* EXERCISE DIRECTIONS *
Copy each line of the listing below where the word "Artikel" turns up.

* DATA *
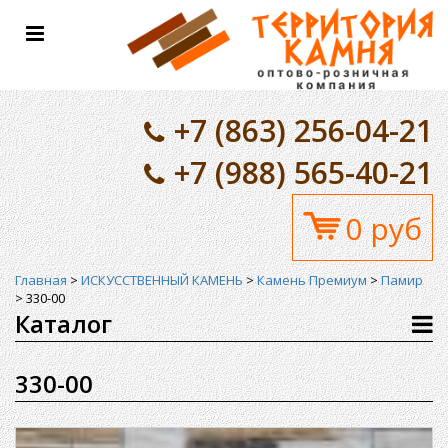
Toggle
navigation
+7 (863) 256-04-21
+7 (988) 565-40-21
0 руб
Главная
>
ИСКУССТВЕННЫЙ КАМЕНЬ
>
Камень Премиум
>
Памир
>
330-00
Каталог
330-00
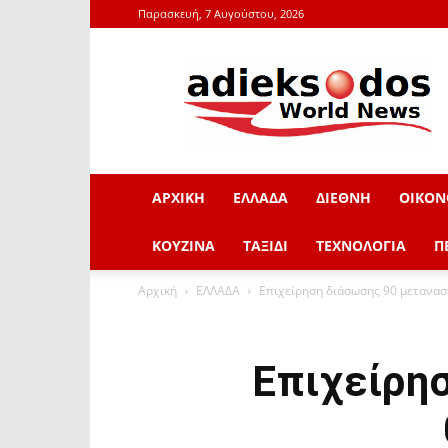
Παρασκευή, 7 Αυγούστου, 2026
adieksodos.gr
ΑΡΧΙΚΗ
ΕΛΛΑΔΑ
ΔΙΕΘΝΗ
ΟΙΚΟΝ
ΚΟΥΖΙΝΑ
ΤΑΞΙΔΙ
ΤΕΧΝΟΛΟΓΙΑ
Π
Αρχική
ΕΛΛΑΔΑ
Επιχείρηση διάσωσης 90 μετανα
Επιχείρη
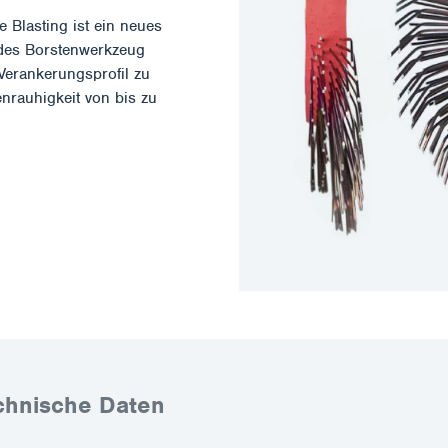
e Blasting ist ein neues
endes Borstenwerkzeug
Verankerungsprofil zu
henrauhigkeit von bis zu
chnische Daten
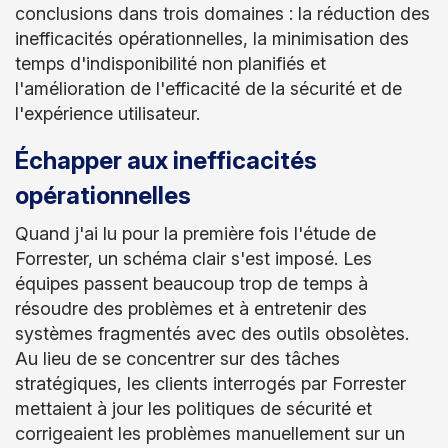
conclusions dans trois domaines : la réduction des
inefficacités opérationnelles, la minimisation des
temps d'indisponibilité non planifiés et
l'amélioration de l'efficacité de la sécurité et de
l'expérience utilisateur.
Échapper aux inefficacités
opérationnelles
Quand j'ai lu pour la première fois l'étude de
Forrester, un schéma clair s'est imposé. Les
équipes passent beaucoup trop de temps à
résoudre des problèmes et à entretenir des
systèmes fragmentés avec des outils obsolètes.
Au lieu de se concentrer sur des tâches
stratégiques, les clients interrogés par Forrester
mettaient à jour les politiques de sécurité et
corrigeaient les problèmes manuellement sur un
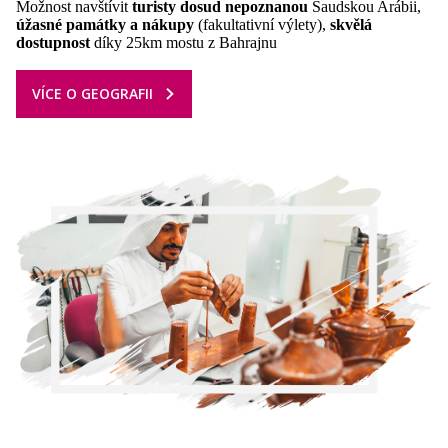
Možnost navštívit
turisty dosud nepoznanou
Saudskou Arábii,
úžasné památky a nákupy
(fakultativní výlety),
skvělá
dostupnost
díky 25km mostu z Bahrajnu
VÍCE O GEOGRAFII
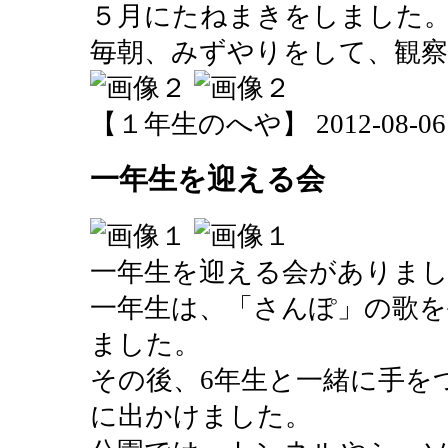
５月にたねまきをしました
毎朝、みずやりをして、観
【１年生のへや】 2012-08-06 15
一年生を迎える会
一年生を迎える会がありま
一年生は、「さんぽ」の歌を
ました。
その後、6年生と一緒に手を
に出かけました。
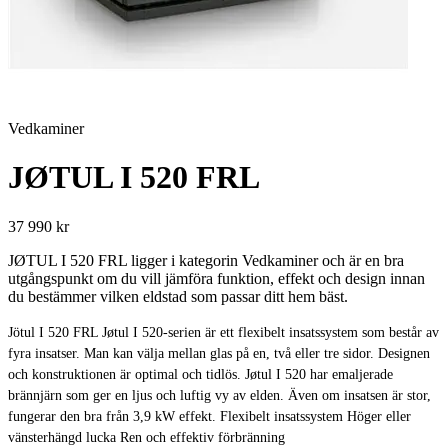
Vedkaminer
JØTUL I 520 FRL
37 990 kr
JØTUL I 520 FRL ligger i kategorin Vedkaminer och är en bra
utgångspunkt om du vill jämföra funktion, effekt och design innan
du bestämmer vilken eldstad som passar ditt hem bäst.
Jötul I 520 FRL Jøtul I 520-serien är ett flexibelt insatssystem som består av
fyra insatser. Man kan välja mellan glas på en, två eller tre sidor. Designen
och konstruktionen är optimal och tidlös. Jøtul I 520 har emaljerade
brännjärn som ger en ljus och luftig vy av elden. Även om insatsen är stor,
fungerar den bra från 3,9 kW effekt. Flexibelt insatssystem Höger eller
vänsterhängd lucka Ren och effektiv förbränning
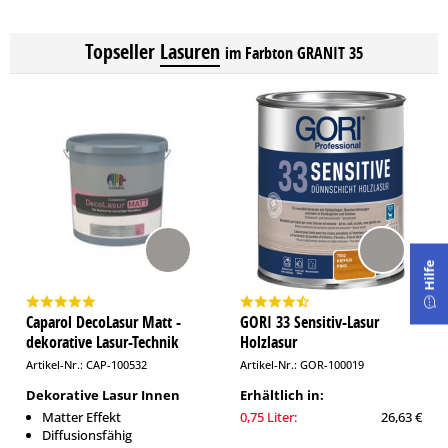
Topseller
Lasuren
im Farbton GRANIT 35
Hilfe
Caparol DecoLasur Matt -
GORI 33 Sensitiv-Lasur
dekorative Lasur-Technik
Holzlasur
Artikel-Nr.: CAP-100532
Artikel-Nr.: GOR-100019
Dekorative Lasur Innen
Erhältlich in:
Matter Effekt
0,75 Liter:
26,63 €
Diffusionsfähig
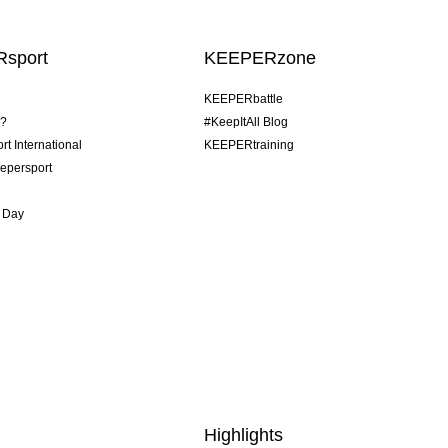
sport
KEEPERzone
KEEPERbattle
o?
#KeepItAll Blog
t International
KEEPERtraining
epersport
 Day
Highlights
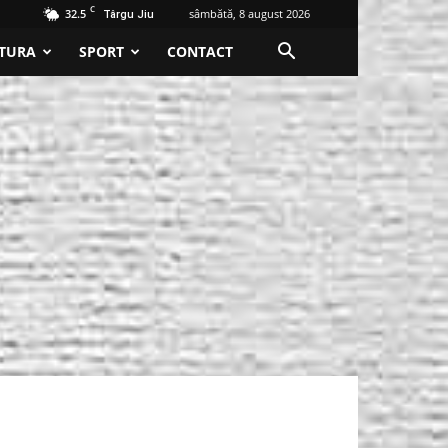
C
32.5
sâmbătă, 8 august 2026
Târgu Jiu
TURA
SPORT
CONTACT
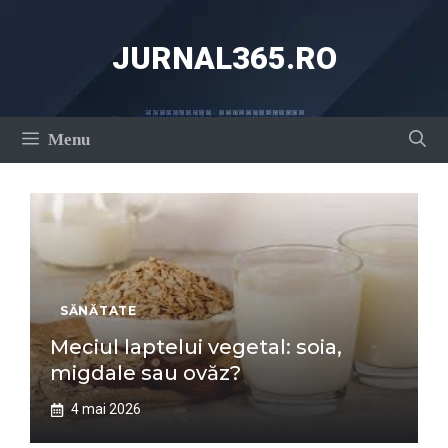
Sari
la
JURNAL365.RO
conținut
Menu
SĂNĂTATE
Meciul laptelui vegetal: soia,
migdale sau ovăz?
4 mai 2026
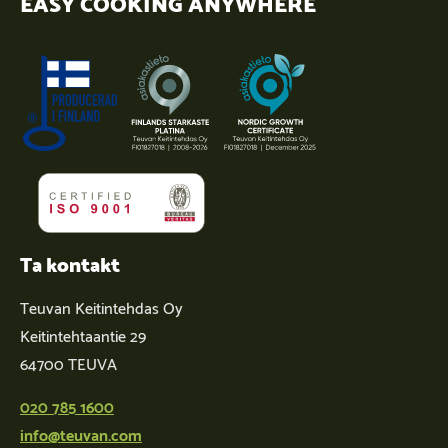
EASY COOKING ANYWHERE
Ta kontakt
Teuvan Keitintehdas Oy
Keitintehtaantie 29
64700 TEUVA
020 785 1600
info@teuvan.com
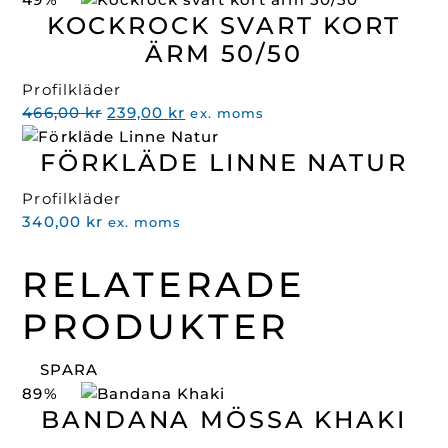
KOCKROCK SVART KORT
ÄRM 50/50
Profilkläder
Det
Det
466,00
kr
239,00
kr
ex. moms
ursprungliga
nuvarande
FÖRKLÄDE LINNE NATUR
priset
priset
var:
är:
Profilkläder
466,00 kr.
239,00 kr.
340,00
kr
ex. moms
RELATERADE
PRODUKTER
SPARA
89%
BANDANA MÖSSA KHAKI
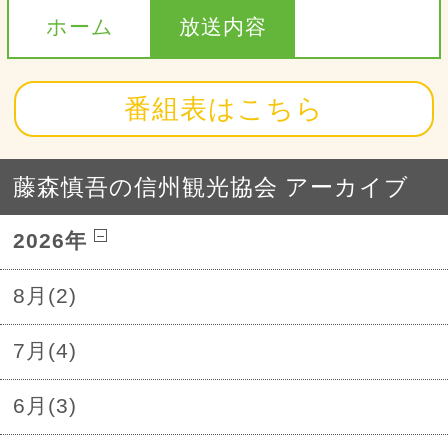
ホーム
放送内容
番組表はこちら
藤森慎吾の信州観光協会 アーカイブ
2026年
8月(2)
7月(4)
6月(3)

* ANSWER TO THIS EXERCISE *
Artikel-Nr.: CAP-100532
Artikel-Nr.: GOR-100019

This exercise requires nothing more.